Elena’s womb, in which grew their child, ached for Michaela.
The archangel had left behind a baby, a mere infant, but would be rising to meet a man full grown who’d never known his mother except through stories told to him by Keir and others—including Raphael, who had known Michaela since before her ascension. Most in the immortal world, however, didn’t realize whose blood ran in Gavriel’s veins.
“It’s too much pressure for a child to bear,” Keir had said to them when they visited him in the Refuge. “To be expected to carry the banner for his mother, who fell so heroically in battle. Better to give him a childhood free of such weight, and share the truth of his origins with him after he is of an age when he can decide what to do with that knowledge.”
As it was, Gavriel had never disseminated the facts of his bloodline to the wider populace.
Elena had adored the intelligent, creative, and thoughtful child he’d been, and the affection had been returned.
“Can I be in your Guard, Ellie?” he’d asked, as Sam had once asked.
Holding his tiny hand in hers, she’d thought about what to say.
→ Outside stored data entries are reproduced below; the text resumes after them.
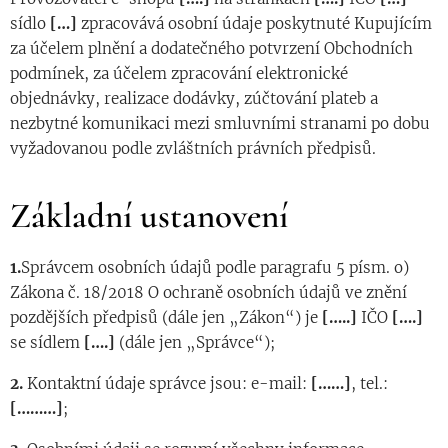
sídlo
[…]
zpracovává osobní údaje poskytnuté Kupujícím
za účelem plnění a dodatečného potvrzení Obchodních
podmínek, za účelem zpracování elektronické
objednávky, realizace dodávky, zúčtování plateb a
nezbytné komunikaci mezi smluvními stranami po dobu
vyžadovanou podle zvláštních právních předpisů.
Základní ustanovení
1.
Správcem osobních údajů podle paragrafu 5 písm. o)
Zákona č. 18/2018 O ochraně osobních údajů ve znění
pozdějších předpisů (dále jen „Zákon“) je
[…..]
IČO
[….]
se sídlem
[….]
(dále jen „Správce“);
2.
Kontaktní údaje správce jsou: e-mail:
[……]
, tel.:
[………]
;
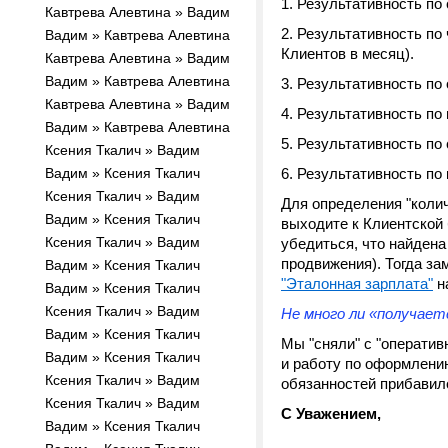
1. Результативность по
Кавтрева Алевтина » Вадим
2. Результативность по
Вадим » Кавтрева Алевтина
Клиентов в месяц).
Кавтрева Алевтина » Вадим
Вадим » Кавтрева Алевтина
3. Результативность по 
Кавтрева Алевтина » Вадим
4. Результативность по
Вадим » Кавтрева Алевтина
5. Результативность по
Ксения Ткалич » Вадим
Вадим » Ксения Ткалич
6. Результативность по
Ксения Ткалич » Вадим
Для определения "коли
Вадим » Ксения Ткалич
выходите к Клиентской 
Ксения Ткалич » Вадим
убедиться, что найдена
продвижения). Тогда з
Вадим » Ксения Ткалич
"Эталонная зарплата"
на
Вадим » Ксения Ткалич
Ксения Ткалич » Вадим
Не много ли «получает
Вадим » Ксения Ткалич
Мы "сняли" с "оператив
Вадим » Ксения Ткалич
и работу по оформлению
Ксения Ткалич » Вадим
обязанностей прибави
Ксения Ткалич » Вадим
С Уважением,
Вадим » Ксения Ткалич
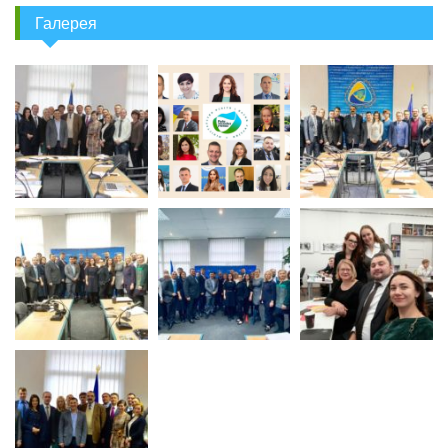
Галерея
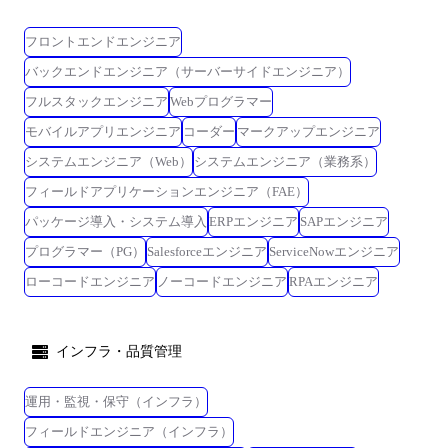
フロントエンドエンジニア
バックエンドエンジニア（サーバーサイドエンジニア）
フルスタックエンジニア
Webプログラマー
モバイルアプリエンジニア
コーダー
マークアップエンジニア
システムエンジニア（Web）
システムエンジニア（業務系）
フィールドアプリケーションエンジニア（FAE）
パッケージ導入・システム導入
ERPエンジニア
SAPエンジニア
プログラマー（PG）
Salesforceエンジニア
ServiceNowエンジニア
ローコードエンジニア
ノーコードエンジニア
RPAエンジニア
インフラ・品質管理
運用・監視・保守（インフラ）
フィールドエンジニア（インフラ）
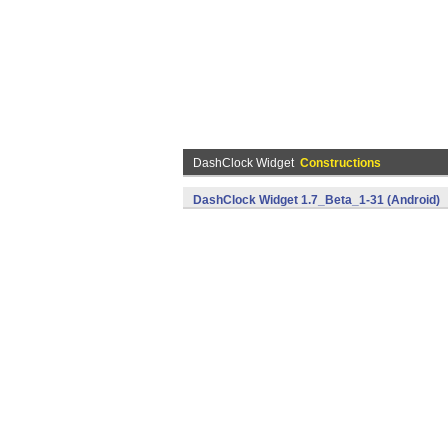
DashClock Widget
Constructions
DashClock Widget 1.7_Beta_1-31 (Android)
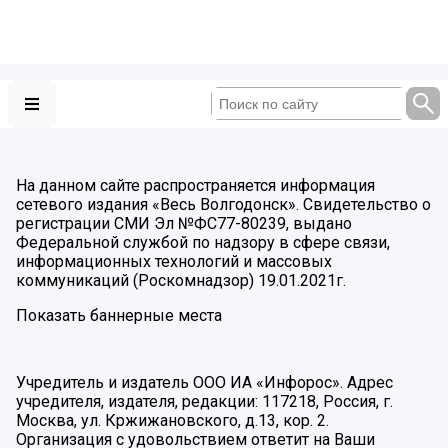
На данном сайте распространяется информация
сетевого издания «Весь Волгодонск». Свидетельство о
регистрации СМИ Эл №ФС77-80239, выдано
Федеральной службой по надзору в сфере связи,
информационных технологий и массовых
коммуникаций (Роскомнадзор) 19.01.2021г.
Показать баннерные места
Учредитель и издатель ООО ИА «Инфорос». Адрес
учредителя, издателя, редакции: 117218, Россия, г.
Москва, ул. Кржижановского, д.13, кор. 2.
Организация с удовольствием ответит на Ваши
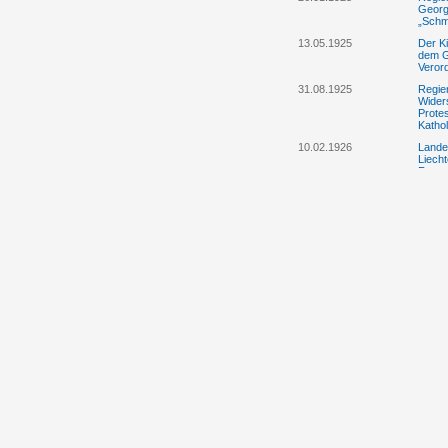
Georg 
„Schm
13.05.1925
Der Ki
dem G
Veror
31.08.1925
Regie
Wider
Protes
Kathol
10.02.1926
Lande
Liecht
Festa
11.01.1927
Vier 
Vertei
Straft
Religi
Gelds
verurte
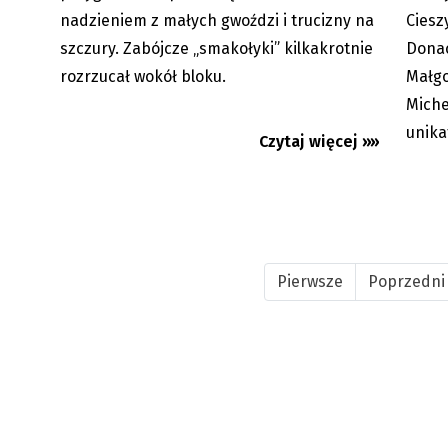
nadzieniem z małych gwoździ i trucizny na
Ciesz
szczury. Zabójcze „smakołyki” kilkakrotnie
Donac
rozrzucał wokół bloku.
Małgo
Miche
unik
Czytaj więcej »»
Pierwsze
Poprzedni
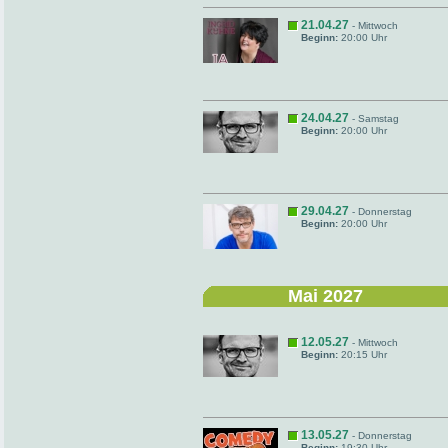
21.04.27
- Mittwoch
Beginn:
20:00 Uhr
24.04.27
- Samstag
Beginn:
20:00 Uhr
29.04.27
- Donnerstag
Beginn:
20:00 Uhr
Mai 2027
12.05.27
- Mittwoch
Beginn:
20:15 Uhr
13.05.27
- Donnerstag
Beginn:
19:30 Uhr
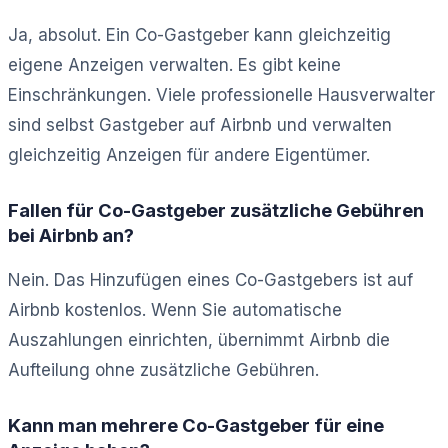
Ja, absolut. Ein Co-Gastgeber kann gleichzeitig
eigene Anzeigen verwalten. Es gibt keine
Einschränkungen. Viele professionelle Hausverwalter
sind selbst Gastgeber auf Airbnb und verwalten
gleichzeitig Anzeigen für andere Eigentümer.
Fallen für Co-Gastgeber zusätzliche Gebühren
bei Airbnb an?
Nein. Das Hinzufügen eines Co-Gastgebers ist auf
Airbnb kostenlos. Wenn Sie automatische
Auszahlungen einrichten, übernimmt Airbnb die
Aufteilung ohne zusätzliche Gebühren.
Kann man mehrere Co-Gastgeber für eine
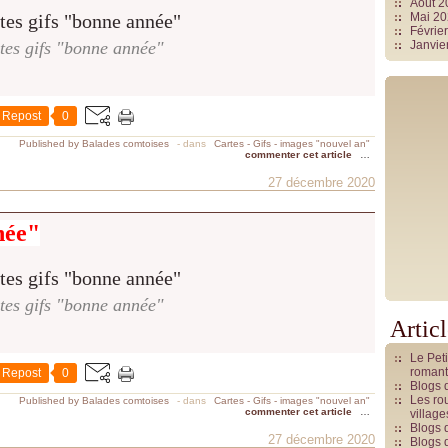
Août 
Mai 2
Févrie
tes gifs "bonne année"
Janvie
Repost
0
Published by Balades comtoises
-
dans
Cartes - Gifs - images "nouvel an"
commenter cet article
…
27 décembre 2020
née"
tes gifs "bonne année"
Artic
Le Pet
romant
Repost
0
Blogs 
Les rou
Published by Balades comtoises
-
dans
Cartes - Gifs - images "nouvel an"
commenter cet article
…
villag
Blogs 
27 décembre 2020
Blogs 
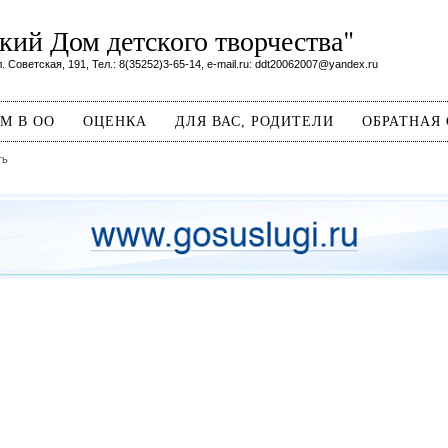
ий Дом детского творчества"
. Советская, 191, Тел.: 8(35252)3-65-14, e-mail.ru: ddt20062007@yandex.ru
М В ОО
ОЦЕНКА
ДЛЯ ВАС, РОДИТЕЛИ
ОБРАТНАЯ 
ть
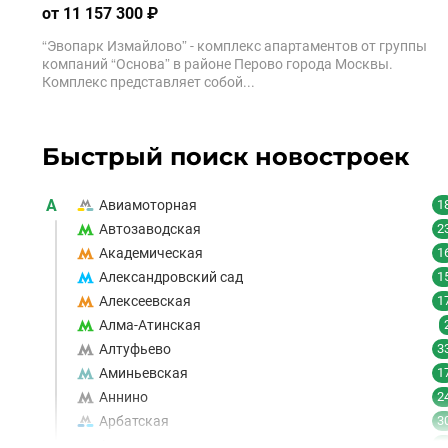
от 11 157 300 ₽
“Эвопарк Измайлово” - комплекс апартаментов от группы
компаний “Основа” в районе Перово города Москвы.
Комплекс представляет собой...
Быстрый поиск новостроек
А
Авиамоторная
1
Автозаводская
2
Академическая
1
Александровский сад
1
Алексеевская
1
Алма-Атинская
Алтуфьево
3
Аминьевская
1
Аннино
2
Арбатская
3
Аэропорт
1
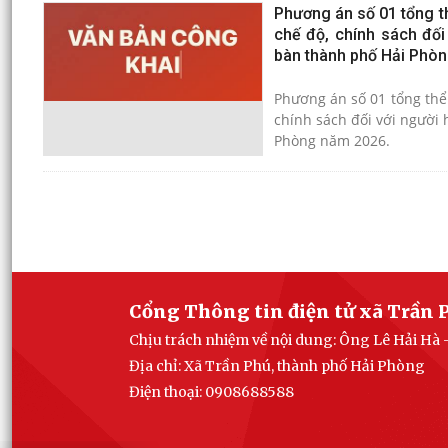
Phương án số 01 tổng thể
chế độ, chính sách đối
bàn thành phố Hải Phò
Phương án số 01 tổng thể s
chính sách đối với người 
Phòng năm 2026.
Cổng Thông tin điện tử xã Trần 
Chịu trách nhiệm về nội dung: Ông Lê Hải Hà 
Địa chỉ: Xã Trần Phú, thành phố Hải Phòng
Điện thoại: 0908688588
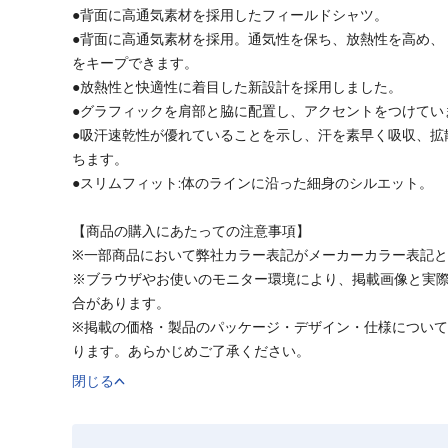
●背面に高通気素材を採用したフィールドシャツ。
●背面に高通気素材を採用。通気性を保ち、放熱性を高め、
をキープできます。
●放熱性と快適性に着目した新設計を採用しました。
●グラフィックを肩部と脇に配置し、アクセントをつけてい
●吸汗速乾性が優れていることを示し、汗を素早く吸収、拡
ちます。
●スリムフィット:体のラインに沿った細身のシルエット。
【商品の購入にあたっての注意事項】
※一部商品において弊社カラー表記がメーカーカラー表記
※ブラウザやお使いのモニター環境により、掲載画像と実
合があります。
※掲載の価格・製品のパッケージ・デザイン・仕様につい
ります。あらかじめご了承ください。
閉じる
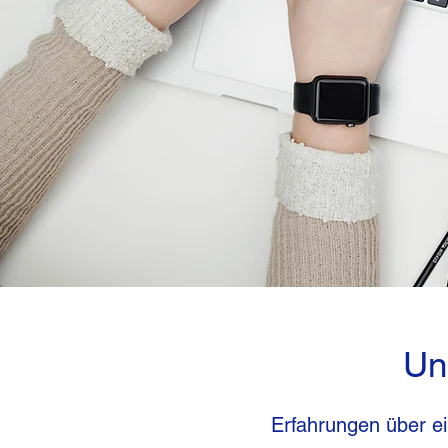
Un
Erfahrungen über ei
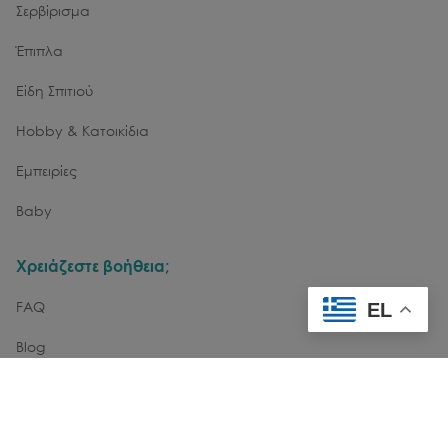
Σερβίρισμα
Έπιπλα
Είδη Σπιτιού
Hobby & Κατοικίδια
Εμπειρίες
Baby
Χρειάζεστε βοήθεια;
FAQ
EL
Blog
Επικοινωνία
Εγγραφή στο Newsletter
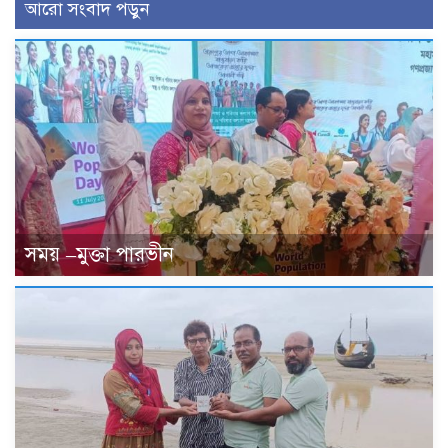
আরো সংবাদ পড়ুন
সময় –মুক্তা পারভীন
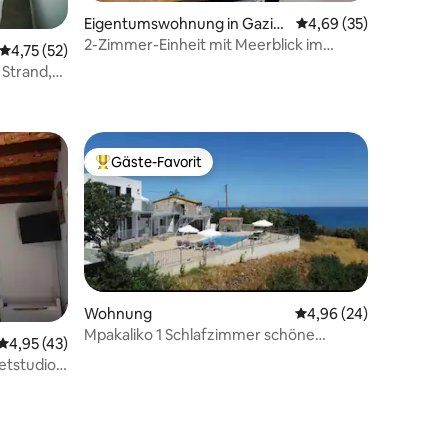
Eigentumswohnung in Gaziv
Durchschnittliche Be
4,69 (35)
eren
2-Zimmer-Einheit mit Meerblick im
Durchschnittliche Bewertung: 4,75 von 5, 52 Bewertungen
4,75 (52)
64 Bewertungen
Aphrodite Resort
Strand,
Gäste-Favorit
Beliebter Gäste-Favorit.
13 Bewertungen
Wohnung
Durchschnittliche Be
4,96 (24)
Mpakaliko 1 Schlafzimmer schöne
Durchschnittliche Bewertung: 4,95 von 5, 43 Bewertungen
4,95 (43)
Erdgeschoss-Einheit
etstudio –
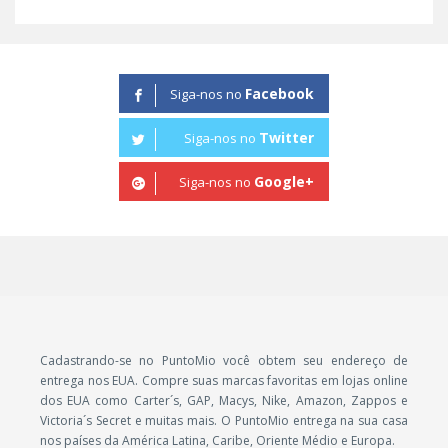
Facebook
Siga-nos no
Twitter
Siga-nos no
Google+
Siga-nos no
Cadastrando-se no PuntoMio você obtem seu endereço de
entrega nos EUA. Compre suas marcas favoritas em lojas online
dos EUA como Carter´s, GAP, Macys, Nike, Amazon, Zappos e
Victoria´s Secret e muitas mais. O PuntoMio entrega na sua casa
nos países da América Latina, Caribe, Oriente Médio e Europa.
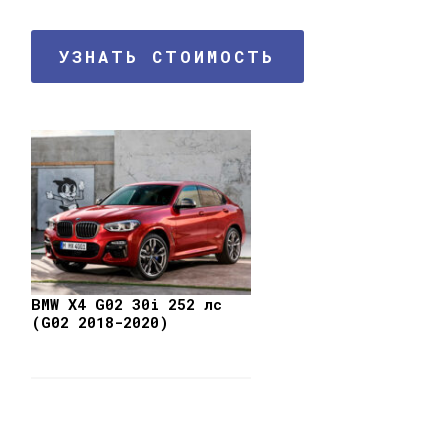
УЗНАТЬ СТОИМОСТЬ
BMW X4 G02 30i 252 лс
(G02 2018-2020)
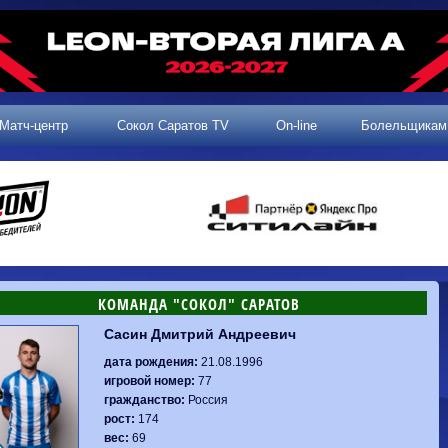
Матч-центр
Сокол Саратов TV
On-line
Болельщикам
КОМАНДА "СОКОЛ" САРАТОВ
Сасин Дмитрий Андреевич
2 тур, 25.07.2026
3 тур, 02.08.2026
Динамо-
Динамо
1-0
Калуга
дата рождения:
21.08.1996
Родина-2
0-0
Владивосток
Машук-КМВ
1-1
Сокол
игровой номер:
77
2 тур, 26.07.2026
Алания
1-1
Волгарь
гражданство:
Россия
Динамо-
1-2
Динамо-Брянск
Сокол
0-1
Динамо
рост:
174
Владивосток
о-Брянск
0-4
Алания
вес:
69
Сибирь
1-3
Родина-2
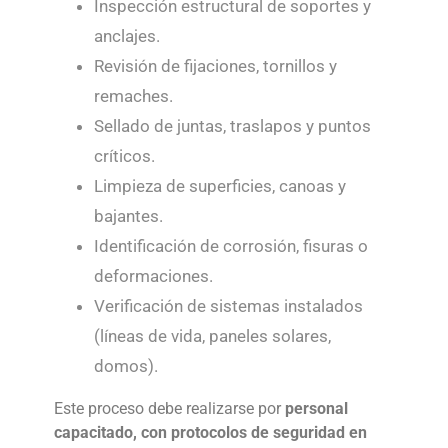
Inspección estructural de soportes y
anclajes.
Revisión de fijaciones, tornillos y
remaches.
Sellado de juntas, traslapos y puntos
críticos.
Limpieza de superficies, canoas y
bajantes.
Identificación de corrosión, fisuras o
deformaciones.
Verificación de sistemas instalados
(líneas de vida, paneles solares,
domos).
Este proceso debe realizarse por
personal
capacitado, con protocolos de seguridad en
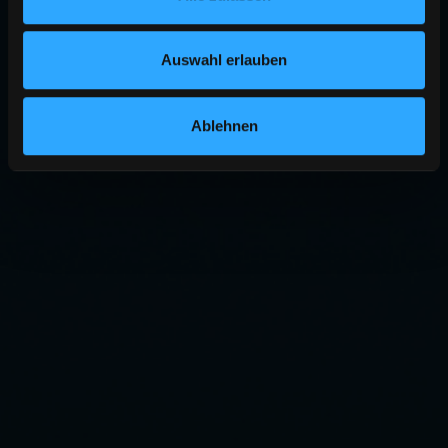
Auswahl erlauben
Ablehnen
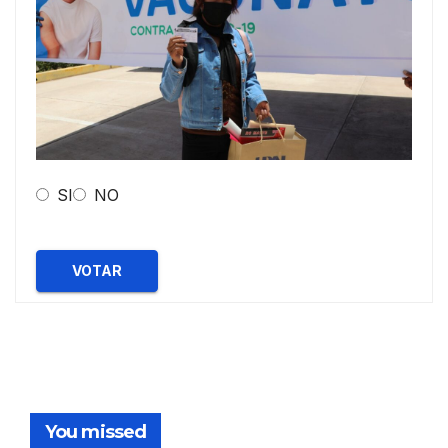
SI
NO
VOTAR
You missed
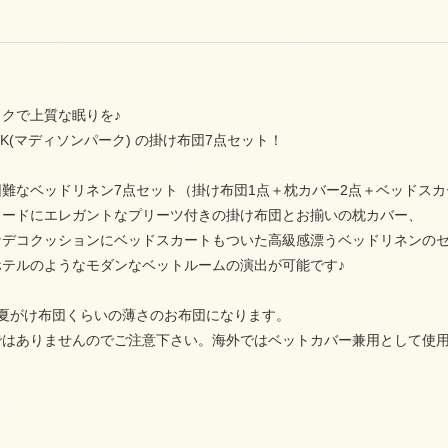
クで上質な眠りを♪
PARK(マディソンパーク) の掛け布団7点セット！
難なベッドリネン7点セット（掛け布団1点＋枕カバー2点＋ベッドスカ
ェードにエレガントなプリーツ付きの掛け布団とお揃いの枕カバー、
なデコクッションにベッドスカートもついた高級感漂うベッドリネンの
ホテルのようなモダンなベットルームの演出が可能です♪
ter＝夏がけ布団くらいの薄さのお布団になります。
ではありませんのでご注意下さい。海外ではベットカバー兼用として使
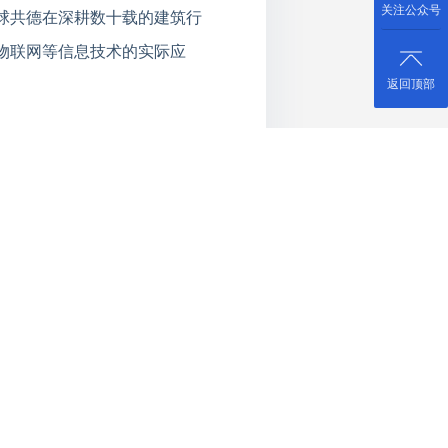
关注公众号
球共德在深耕数十载的建筑行
物联网等信息技术的实际应
返回顶部
，加上材料缺乏监控手段，质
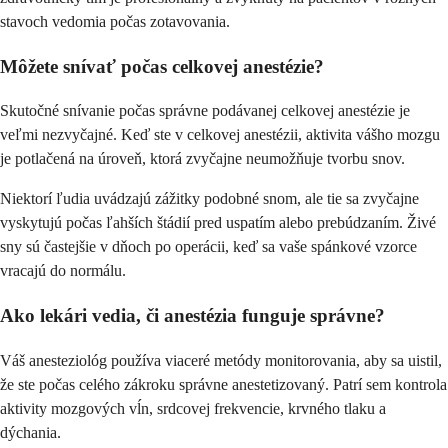
stavoch vedomia počas zotavovania.
Môžete snívať počas celkovej anestézie?
Skutočné snívanie počas správne podávanej celkovej anestézie je
veľmi nezvyčajné. Keď ste v celkovej anestézii, aktivita vášho mozgu
je potlačená na úroveň, ktorá zvyčajne neumožňuje tvorbu snov.
Niektorí ľudia uvádzajú zážitky podobné snom, ale tie sa zvyčajne
vyskytujú počas ľahších štádií pred uspatím alebo prebúdzaním. Živé
sny sú častejšie v dňoch po operácii, keď sa vaše spánkové vzorce
vracajú do normálu.
Ako lekári vedia, či anestézia funguje správne?
Váš anesteziológ používa viaceré metódy monitorovania, aby sa uistil,
že ste počas celého zákroku správne anestetizovaný. Patrí sem kontrola
aktivity mozgových vĺn, srdcovej frekvencie, krvného tlaku a
dýchania.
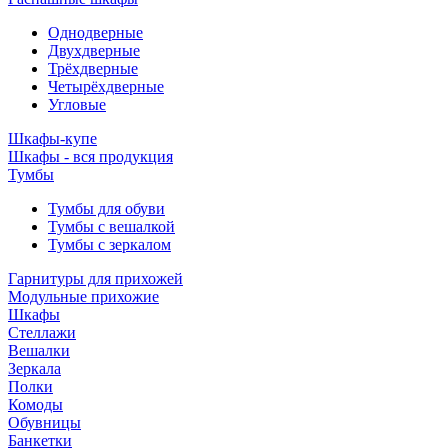
Однодверные
Двухдверные
Трёхдверные
Четырёхдверные
Угловые
Шкафы-купе
Шкафы - вся продукция
Тумбы
Тумбы для обуви
Тумбы с вешалкой
Тумбы с зеркалом
Гарнитуры для прихожей
Модульные прихожие
Шкафы
Стеллажи
Вешалки
Зеркала
Полки
Комоды
Обувницы
Банкетки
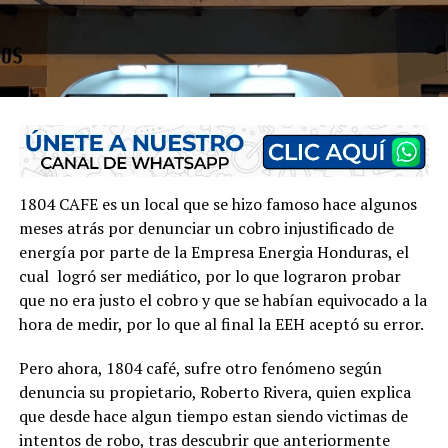
1804 CAFE es un local que se hizo famoso hace algunos
meses atrás por denunciar un cobro injustificado de
energía por parte de la Empresa Energia Honduras, el
cual logró ser mediático, por lo que lograron probar
que no era justo el cobro y que se habían equivocado a la
hora de medir, por lo que al final la EEH aceptó su error.
Pero ahora, 1804 café, sufre otro fenómeno según
denuncia su propietario, Roberto Rivera, quien explica
que desde hace algun tiempo estan siendo victimas de
intentos de robo, tras descubrir que anteriormente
In the end, she’d smiled and tapped him on the nose and said, “Ah, but that’s a conversation I will have with you when you are full grown. Who knows, perhaps you will decide to be an adventurer who doesn’t like being tied down.”
She’d known that having Gavriel in her Guard would be a complicated thing should Michaela rise. The archangel had entrusted Gavriel’s well-being to Elena with her last words, and Elena wouldn’t have the other woman believe that Elena had taken her absence as a chance to “steal” her son.
As it was, they’d fostered Gavriel at the Tower during his youth, considered him one of their own—and later, after a number of frank conversations with him and Keir involved, Michaela’s son had joined Elena’s Guard for two centuries.
“I’m my own man now,” Gavriel had said, his angled jawline set hard. “You did as she asked for her babe, Ellie. Now that I’m grown, she has no voice in my decisions.”
It was the harsh truth, and he’d been right to call Elena on it.
After his time in her Guard, she’d encouraged him to experience other courts and territories, as she’d done with Sam and Izzy as well.
The latter two had returned to her, but Gavriel had landed elsewhere. “I love you, Ellie,” he’d said with one of those rare grins that took him from handsome to breathtaking, “but I’m going to accept Illium’s offer. To help set up an archangel’s first-ever court? It’s going to be a wild ride.”
Elena couldn’t have been happier. Gavriel, scholar and warrior, had a calm that balanced several of the hotter temperaments on Illium’s team—alongside a well-hidden streak of the wild himself that meant he’d worked well with Illium and Aodhan from the time he was a young angel just finding his wings.